#### Exercise goal
Below is the data. Give it again, complete and exact.

--- START ---

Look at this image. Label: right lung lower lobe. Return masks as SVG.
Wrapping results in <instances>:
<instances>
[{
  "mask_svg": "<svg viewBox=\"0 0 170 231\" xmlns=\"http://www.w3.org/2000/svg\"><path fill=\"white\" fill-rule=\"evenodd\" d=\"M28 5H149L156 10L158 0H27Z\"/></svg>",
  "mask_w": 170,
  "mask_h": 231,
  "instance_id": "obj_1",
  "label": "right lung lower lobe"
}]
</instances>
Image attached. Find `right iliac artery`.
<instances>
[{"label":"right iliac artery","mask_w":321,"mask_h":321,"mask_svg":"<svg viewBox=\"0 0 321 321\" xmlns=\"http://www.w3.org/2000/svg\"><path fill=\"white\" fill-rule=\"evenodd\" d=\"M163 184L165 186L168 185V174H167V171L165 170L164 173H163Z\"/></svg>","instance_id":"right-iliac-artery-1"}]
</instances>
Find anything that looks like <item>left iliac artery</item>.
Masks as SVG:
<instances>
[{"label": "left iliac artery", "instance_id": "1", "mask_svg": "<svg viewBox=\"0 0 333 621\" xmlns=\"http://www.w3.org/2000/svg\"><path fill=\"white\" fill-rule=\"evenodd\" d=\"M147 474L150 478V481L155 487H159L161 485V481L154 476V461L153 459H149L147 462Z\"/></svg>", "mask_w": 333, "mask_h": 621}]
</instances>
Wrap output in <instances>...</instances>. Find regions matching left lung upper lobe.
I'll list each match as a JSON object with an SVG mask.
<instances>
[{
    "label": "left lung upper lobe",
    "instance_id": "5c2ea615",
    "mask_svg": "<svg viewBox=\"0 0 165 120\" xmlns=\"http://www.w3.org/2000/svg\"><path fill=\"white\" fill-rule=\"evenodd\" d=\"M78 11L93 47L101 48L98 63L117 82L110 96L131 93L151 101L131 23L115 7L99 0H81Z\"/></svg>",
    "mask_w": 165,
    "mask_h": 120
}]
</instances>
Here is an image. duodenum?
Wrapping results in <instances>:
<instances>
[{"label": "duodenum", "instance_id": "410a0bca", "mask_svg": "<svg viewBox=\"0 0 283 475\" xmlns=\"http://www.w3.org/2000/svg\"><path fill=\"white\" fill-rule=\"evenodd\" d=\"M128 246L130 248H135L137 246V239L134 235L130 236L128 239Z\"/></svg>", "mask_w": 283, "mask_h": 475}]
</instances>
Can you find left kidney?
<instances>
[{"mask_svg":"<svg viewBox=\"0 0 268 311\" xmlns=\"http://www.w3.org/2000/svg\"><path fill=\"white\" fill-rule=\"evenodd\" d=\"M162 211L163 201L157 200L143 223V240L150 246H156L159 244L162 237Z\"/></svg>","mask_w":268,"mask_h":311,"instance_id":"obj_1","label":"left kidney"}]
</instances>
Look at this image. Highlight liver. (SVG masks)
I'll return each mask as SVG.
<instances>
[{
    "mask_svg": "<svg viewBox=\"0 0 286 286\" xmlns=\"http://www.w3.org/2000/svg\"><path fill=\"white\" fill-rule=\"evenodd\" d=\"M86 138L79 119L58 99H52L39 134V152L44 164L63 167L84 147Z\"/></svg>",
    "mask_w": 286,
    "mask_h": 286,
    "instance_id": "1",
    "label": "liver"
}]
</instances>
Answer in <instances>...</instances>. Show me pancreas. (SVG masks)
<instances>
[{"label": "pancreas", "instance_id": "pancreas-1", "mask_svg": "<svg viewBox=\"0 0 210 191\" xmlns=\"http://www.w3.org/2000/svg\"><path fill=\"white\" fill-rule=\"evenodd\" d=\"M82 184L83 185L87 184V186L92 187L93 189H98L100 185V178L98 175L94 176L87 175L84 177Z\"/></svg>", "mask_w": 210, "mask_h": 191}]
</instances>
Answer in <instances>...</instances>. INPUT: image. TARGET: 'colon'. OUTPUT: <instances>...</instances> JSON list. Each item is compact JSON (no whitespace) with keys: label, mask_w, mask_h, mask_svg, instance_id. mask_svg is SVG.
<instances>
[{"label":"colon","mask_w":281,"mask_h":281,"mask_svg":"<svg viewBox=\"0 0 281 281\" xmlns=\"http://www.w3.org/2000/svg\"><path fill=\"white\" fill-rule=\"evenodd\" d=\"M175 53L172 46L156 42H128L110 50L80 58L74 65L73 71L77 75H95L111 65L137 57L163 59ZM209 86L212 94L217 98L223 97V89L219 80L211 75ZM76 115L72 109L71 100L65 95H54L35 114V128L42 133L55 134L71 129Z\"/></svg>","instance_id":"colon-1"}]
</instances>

--- END ---

#### The answer
Look at this image. Label: right lung lower lobe. Return masks as SVG.
Wrapping results in <instances>:
<instances>
[{
  "mask_svg": "<svg viewBox=\"0 0 170 231\" xmlns=\"http://www.w3.org/2000/svg\"><path fill=\"white\" fill-rule=\"evenodd\" d=\"M28 5H149L156 10L158 0H27Z\"/></svg>",
  "mask_w": 170,
  "mask_h": 231,
  "instance_id": "obj_1",
  "label": "right lung lower lobe"
}]
</instances>
Image attached. Find `right iliac artery`.
<instances>
[{"label":"right iliac artery","mask_w":321,"mask_h":321,"mask_svg":"<svg viewBox=\"0 0 321 321\" xmlns=\"http://www.w3.org/2000/svg\"><path fill=\"white\" fill-rule=\"evenodd\" d=\"M163 184L165 186L168 185V174H167V171L165 170L164 173H163Z\"/></svg>","instance_id":"right-iliac-artery-1"}]
</instances>
Find anything that looks like <item>left iliac artery</item>.
Masks as SVG:
<instances>
[{"label": "left iliac artery", "instance_id": "1", "mask_svg": "<svg viewBox=\"0 0 333 621\" xmlns=\"http://www.w3.org/2000/svg\"><path fill=\"white\" fill-rule=\"evenodd\" d=\"M147 474L150 478V481L155 487H159L161 485V481L154 476V461L153 459H149L147 462Z\"/></svg>", "mask_w": 333, "mask_h": 621}]
</instances>
Wrap output in <instances>...</instances>. Find regions matching left lung upper lobe.
I'll list each match as a JSON object with an SVG mask.
<instances>
[{
    "label": "left lung upper lobe",
    "instance_id": "5c2ea615",
    "mask_svg": "<svg viewBox=\"0 0 165 120\" xmlns=\"http://www.w3.org/2000/svg\"><path fill=\"white\" fill-rule=\"evenodd\" d=\"M78 11L93 47L101 48L98 63L117 82L110 96L131 93L151 101L131 23L115 7L99 0H81Z\"/></svg>",
    "mask_w": 165,
    "mask_h": 120
}]
</instances>
Here is an image. duodenum?
Wrapping results in <instances>:
<instances>
[{"label": "duodenum", "instance_id": "410a0bca", "mask_svg": "<svg viewBox=\"0 0 283 475\" xmlns=\"http://www.w3.org/2000/svg\"><path fill=\"white\" fill-rule=\"evenodd\" d=\"M128 246L130 248H135L137 246V239L134 235L130 236L128 239Z\"/></svg>", "mask_w": 283, "mask_h": 475}]
</instances>
Can you find left kidney?
<instances>
[{"mask_svg":"<svg viewBox=\"0 0 268 311\" xmlns=\"http://www.w3.org/2000/svg\"><path fill=\"white\" fill-rule=\"evenodd\" d=\"M162 211L163 201L157 200L143 223V240L150 246H156L159 244L162 237Z\"/></svg>","mask_w":268,"mask_h":311,"instance_id":"obj_1","label":"left kidney"}]
</instances>
Look at this image. Highlight liver. (SVG masks)
I'll return each mask as SVG.
<instances>
[{
    "mask_svg": "<svg viewBox=\"0 0 286 286\" xmlns=\"http://www.w3.org/2000/svg\"><path fill=\"white\" fill-rule=\"evenodd\" d=\"M86 138L79 119L58 99H52L39 134V152L44 164L63 167L84 147Z\"/></svg>",
    "mask_w": 286,
    "mask_h": 286,
    "instance_id": "1",
    "label": "liver"
}]
</instances>
Answer in <instances>...</instances>. Show me pancreas. (SVG masks)
<instances>
[{"label": "pancreas", "instance_id": "pancreas-1", "mask_svg": "<svg viewBox=\"0 0 210 191\" xmlns=\"http://www.w3.org/2000/svg\"><path fill=\"white\" fill-rule=\"evenodd\" d=\"M82 184L83 185L87 184V186L92 187L93 189H98L100 185V178L98 175L94 176L87 175L84 177Z\"/></svg>", "mask_w": 210, "mask_h": 191}]
</instances>
Answer in <instances>...</instances>. INPUT: image. TARGET: 'colon'. OUTPUT: <instances>...</instances> JSON list. Each item is compact JSON (no whitespace) with keys: label, mask_w, mask_h, mask_svg, instance_id. mask_svg is SVG.
<instances>
[{"label":"colon","mask_w":281,"mask_h":281,"mask_svg":"<svg viewBox=\"0 0 281 281\" xmlns=\"http://www.w3.org/2000/svg\"><path fill=\"white\" fill-rule=\"evenodd\" d=\"M175 53L172 46L156 42H128L110 50L80 58L74 65L73 71L77 75H95L111 65L137 57L163 59ZM209 86L212 94L217 98L223 97V89L219 80L211 75ZM76 115L72 109L71 100L65 95H54L35 114V128L42 133L55 134L71 129Z\"/></svg>","instance_id":"colon-1"}]
</instances>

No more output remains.